Information given:

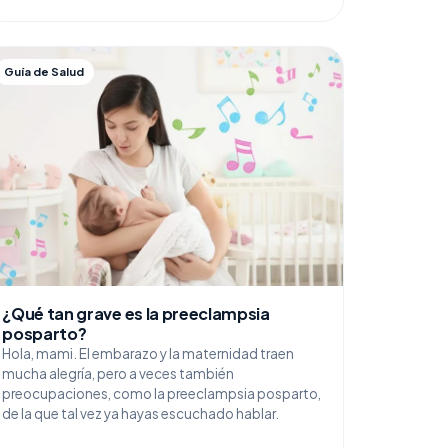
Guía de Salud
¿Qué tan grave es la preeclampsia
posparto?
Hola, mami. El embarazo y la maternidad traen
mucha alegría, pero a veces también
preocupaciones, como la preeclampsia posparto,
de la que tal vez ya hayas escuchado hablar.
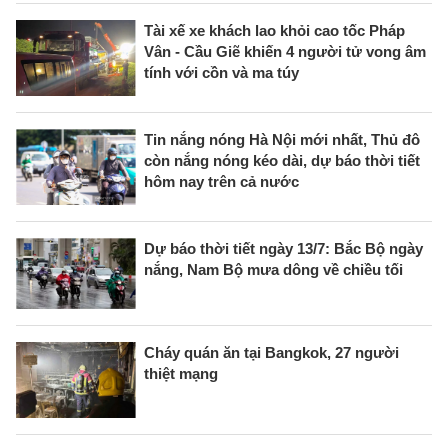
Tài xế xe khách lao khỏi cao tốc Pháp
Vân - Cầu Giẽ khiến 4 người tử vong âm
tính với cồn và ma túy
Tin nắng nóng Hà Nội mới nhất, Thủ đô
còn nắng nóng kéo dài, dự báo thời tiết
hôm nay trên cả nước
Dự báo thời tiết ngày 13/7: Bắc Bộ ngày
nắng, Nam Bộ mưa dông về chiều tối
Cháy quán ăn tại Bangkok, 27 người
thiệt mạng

Exercise: Type the records out again in full, exactly, with each picture omitted.

Result of this task:
Guía de Salud
¿Qué tan grave es la preeclampsia
posparto?
Hola, mami. El embarazo y la maternidad traen
mucha alegría, pero a veces también
preocupaciones, como la preeclampsia posparto,
de la que tal vez ya hayas escuchado hablar.
Tài xế xe khách lao khỏi cao tốc Pháp
Vân - Cầu Giẽ khiến 4 người tử vong âm
tính với cồn và ma túy
Tin nắng nóng Hà Nội mới nhất, Thủ đô
còn nắng nóng kéo dài, dự báo thời tiết
hôm nay trên cả nước
Dự báo thời tiết ngày 13/7: Bắc Bộ ngày
nắng, Nam Bộ mưa dông về chiều tối
Cháy quán ăn tại Bangkok, 27 người
thiệt mạng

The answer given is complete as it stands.